Battery energy storage systems (BESS) that are integrated with the electricity grid have proven to be a suitable solution for reducing costs by providing flexible demand, but are often uneconomical when used solely for this purpose. Despite the research efforts showing the benefits of an energy-integrated harbor-area smart grid (HASG), the integration of onboard BESS in synergy with shore power connections has not been considered in the literature. Moreover, not from the financial perspective of the vessel owner.

This thesis addresses the integration of onboard BESS with a shore power system. More specifically, by presenting a cost-effective energy management system (EMS) that uses a stochastic approximation to define the charging and discharging decisions based on electricity prices. Additionally, the system takes the uncertainty of wind power production into account and reduces the power strain on the grid. Besides this, the research provides an analysis of the battery parameters that influence the cost-reducing ability of the EMS. As a result, the additional cost reduction presented while at berth may allow for previously uneconomical investments in onboard BESS for SSCV operators.

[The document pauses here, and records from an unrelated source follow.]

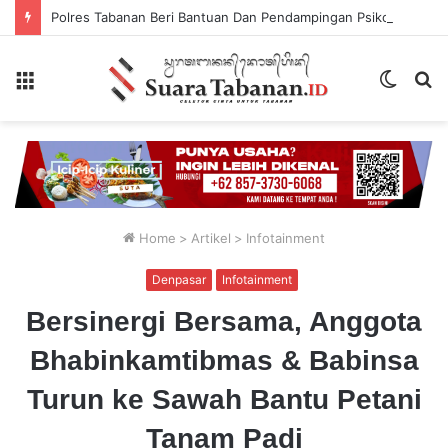
Polres Tabanan Beri Bantuan Dan Pendampingan Psikologis
Menu
Switch
P
skin
...
Home
>
Artikel
>
Infotainment
Denpasar
Infotainment
Bersinergi Bersama, Anggota
Bhabinkamtibmas & Babinsa
Turun ke Sawah Bantu Petani
Tanam Padi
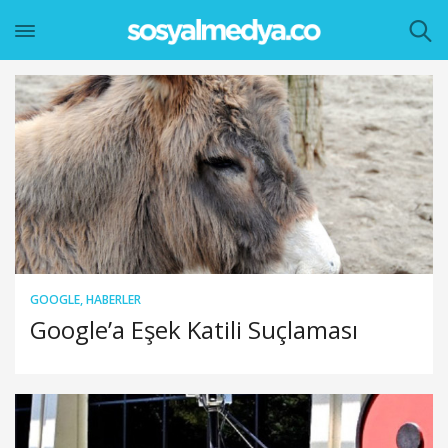
GOOGLE
,
HABERLER
Google’a Eşek Katili Suçlaması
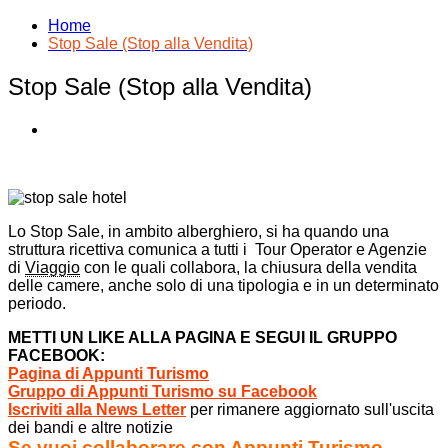
Home
Stop Sale (Stop alla Vendita)
Stop Sale (Stop alla Vendita)
Lo Stop Sale, in ambito alberghiero, si ha quando una
struttura ricettiva comunica a tutti i Tour Operator e Agenzie
di
Viaggio
con le quali collabora, la chiusura della vendita
delle camere, anche solo di una tipologia e in un determinato
periodo.
METTI UN LIKE ALLA PAGINA E SEGUI IL GRUPPO
FACEBOOK:
Pagina di Appunti Turismo
Gruppo di Appunti Turismo su Facebook
Iscriviti alla News Letter
per rimanere aggiornato sull'uscita
dei bandi e altre notizie
Se vuoi collaborare con Appunti Turismo,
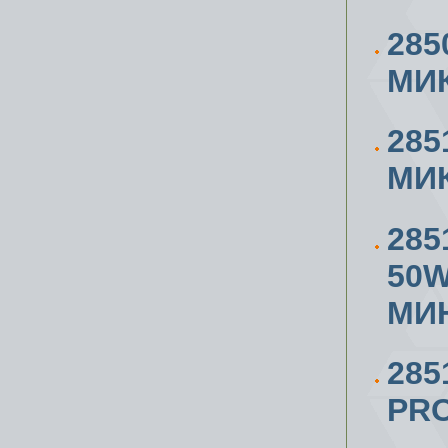
285
МИ
285
МИК
285
50W
МИН
285
PR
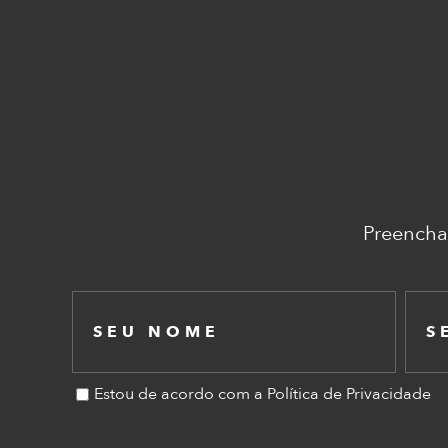
Preencha
Estou de acordo com a Política de Privacidade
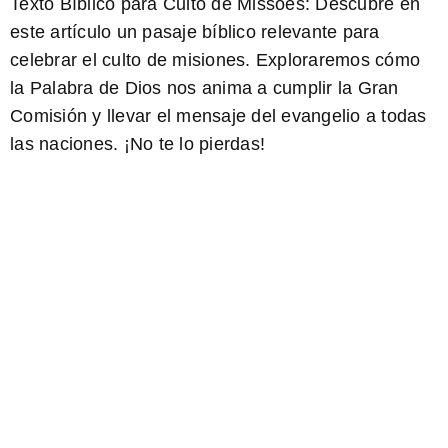
Texto Bíblico para Culto de Missões
: Descubre en
este artículo un pasaje bíblico relevante para
celebrar el culto de misiones. Exploraremos cómo
la Palabra de Dios nos anima a cumplir la Gran
Comisión y llevar el mensaje del evangelio a todas
las naciones. ¡No te lo pierdas!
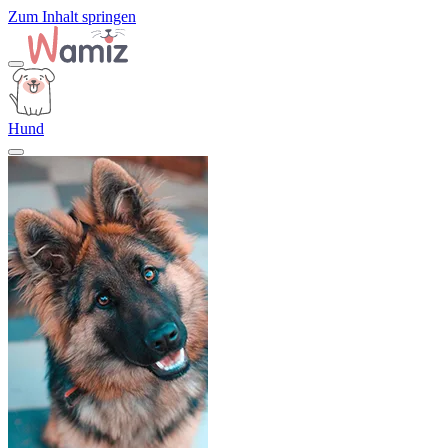
Zum Inhalt springen
Hund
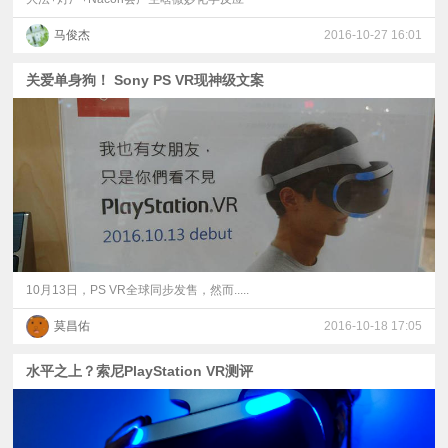
马俊杰
2016-10-27 16:01
关爱单身狗！ Sony PS VR现神级文案
10月13日，PS VR全球同步发售，然而.....
莫昌佑
2016-10-18 17:05
水平之上？索尼PlayStation VR测评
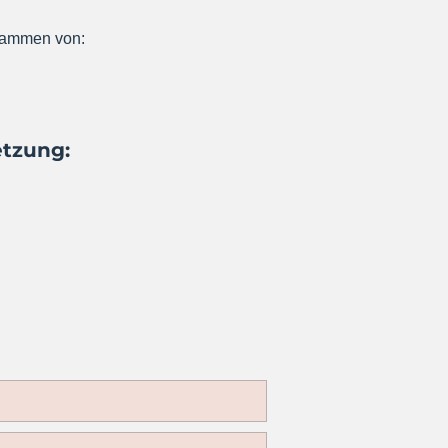
stammen von:
etzung:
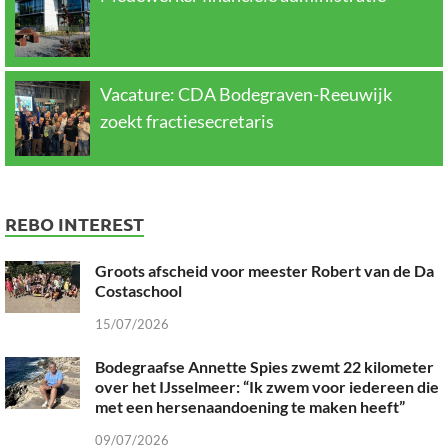
Vacature: CDA Bodegraven-Reeuwijk
zoekt fractiesecretaris
REBO INTEREST
Groots afscheid voor meester Robert van de Da
Costaschool
15/07/2026
Bodegraafse Annette Spies zwemt 22 kilometer
over het IJsselmeer: “Ik zwem voor iedereen die
met een hersenaandoening te maken heeft”
09/07/2026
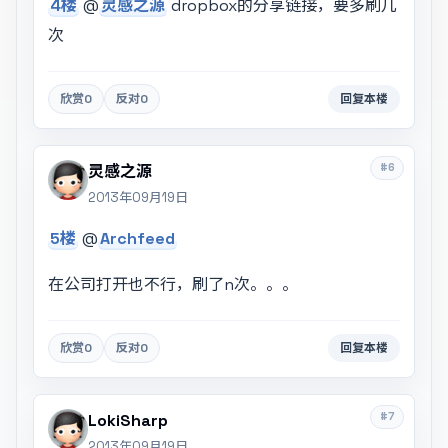
4楼
@
灵感之源
dropbox的分享链接，要多刷几
次
欣赏
0
反对
0
回复本楼
#6
灵感之源
2013年09月19日
5楼
@
Archfeed
在公司打开也不行，刷了n次。。。
欣赏
0
反对
0
回复本楼
#7
LokiSharp
2013年09月19日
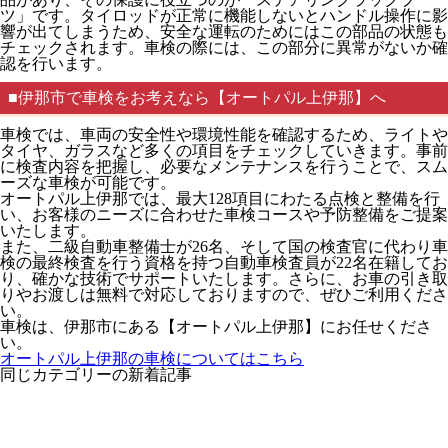
ツ」です。タイロッドが正常に機能しないとハンドル操作に影
響が出てしまうため、安全な運転のためにはこの部品の状態も
チェックされます。車検の際には、この部分に異常がないか確
認を行います。
■伊那市で車検をお考えなら【オートパル上伊那】へ
車検では、車両の安全性や環境性能を確認するため、ライトや
タイヤ、ガラスなど多くの項目をチェックしていきます。事前
に検査内容を把握し、必要なメンテナンスを行うことで、スム
ーズな車検が可能です。
オートパル上伊那では、最大128項目にわたる点検と整備を行
い、お客様のニーズに合わせた車検コースや予防整備をご提案
いたします。
また、二級自動車整備士が26名、そして国の検査官に代わり車
検の最終検査を行う資格を持つ自動車検査員が22名在籍してお
り、確かな技術でサポートいたします。さらに、お車の引き取
りやお渡しは無料で対応しておりますので、ぜひご利用くださ
い。
車検は、伊那市にある【オートパル上伊那】にお任せくださ
い。
オートパル上伊那の車検についてはこちら
同じカテゴリーの新着記事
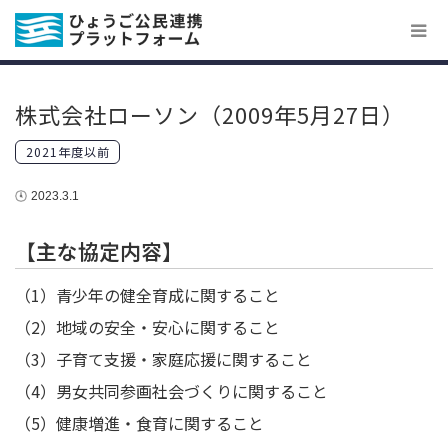
株式会社ローソン（2009年5月27日）
2021年度以前
2023.3.1
【主な協定内容】
（1）青少年の健全育成に関すること
（2）地域の安全・安心に関すること
（3）子育て支援・家庭応援に関すること
（4）男女共同参画社会づくりに関すること
（5）健康増進・食育に関すること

The wait-and-see (WS) approach was applied to provide an optimal energy scheduling solution with regard to uncertainty in wind power generation. Within the WS, three strategies were applied. By optimally scheduling a 5MWh BESS, the arbitrage, arbitrage + peak shaving, and peak shaving strategies respectively achieved a 1.4%, 15.7%, and 10.2% yearly reduction in electricity costs for the vessel operator during a 100-day stay in port.